Exercise goal - Your answer must be an exact copy of every record below.
::: Dataset
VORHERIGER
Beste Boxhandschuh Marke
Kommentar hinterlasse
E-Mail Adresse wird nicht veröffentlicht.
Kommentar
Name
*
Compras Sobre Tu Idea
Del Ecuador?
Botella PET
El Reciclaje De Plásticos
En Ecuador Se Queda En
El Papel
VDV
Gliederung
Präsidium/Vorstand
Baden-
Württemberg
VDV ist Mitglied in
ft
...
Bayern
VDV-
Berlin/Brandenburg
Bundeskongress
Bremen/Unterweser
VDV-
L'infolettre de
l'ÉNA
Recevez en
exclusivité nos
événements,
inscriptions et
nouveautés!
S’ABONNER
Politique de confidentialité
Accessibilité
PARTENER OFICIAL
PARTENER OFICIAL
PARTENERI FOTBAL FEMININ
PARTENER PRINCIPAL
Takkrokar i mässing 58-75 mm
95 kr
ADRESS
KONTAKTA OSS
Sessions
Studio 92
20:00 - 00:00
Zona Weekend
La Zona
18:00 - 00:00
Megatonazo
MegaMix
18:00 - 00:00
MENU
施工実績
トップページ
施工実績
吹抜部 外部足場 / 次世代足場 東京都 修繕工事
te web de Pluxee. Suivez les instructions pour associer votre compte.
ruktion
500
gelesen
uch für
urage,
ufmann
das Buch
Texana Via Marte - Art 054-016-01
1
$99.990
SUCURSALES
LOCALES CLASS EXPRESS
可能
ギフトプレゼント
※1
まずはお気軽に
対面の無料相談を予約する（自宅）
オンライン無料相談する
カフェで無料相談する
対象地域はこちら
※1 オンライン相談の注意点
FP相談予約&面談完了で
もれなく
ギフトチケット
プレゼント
::::::
Exercise response -
VORHERIGER
Beste Boxhandschuh Marke
Kommentar hinterlasse
E-Mail Adresse wird nicht veröffentlicht.
Kommentar
Name
*
Compras Sobre Tu Idea
Del Ecuador?
Botella PET
El Reciclaje De Plásticos
En Ecuador Se Queda En
El Papel
VDV
Gliederung
Präsidium/Vorstand
Baden-
Württemberg
VDV ist Mitglied in
ft
...
Bayern
VDV-
Berlin/Brandenburg
Bundeskongress
Bremen/Unterweser
VDV-
L'infolettre de
l'ÉNA
Recevez en
exclusivité nos
événements,
inscriptions et
nouveautés!
S’ABONNER
Politique de confidentialité
Accessibilité
PARTENER OFICIAL
PARTENER OFICIAL
PARTENERI FOTBAL FEMININ
PARTENER PRINCIPAL
Takkrokar i mässing 58-75 mm
95 kr
ADRESS
KONTAKTA OSS
Sessions
Studio 92
20:00 - 00:00
Zona Weekend
La Zona
18:00 - 00:00
Megatonazo
MegaMix
18:00 - 00:00
MENU
施工実績
トップページ
施工実績
吹抜部 外部足場 / 次世代足場 東京都 修繕工事
te web de Pluxee. Suivez les instructions pour associer votre compte.
ruktion
500
gelesen
uch für
urage,
ufmann
das Buch
Texana Via Marte - Art 054-016-01
1
$99.990
SUCURSALES
LOCALES CLASS EXPRESS
可能
ギフトプレゼント
※1
まずはお気軽に
対面の無料相談を予約する（自宅）
オンライン無料相談する
カフェで無料相談する
対象地域はこちら
※1 オンライン相談の注意点
FP相談予約&面談完了で
もれなく
ギフトチケット
プレゼント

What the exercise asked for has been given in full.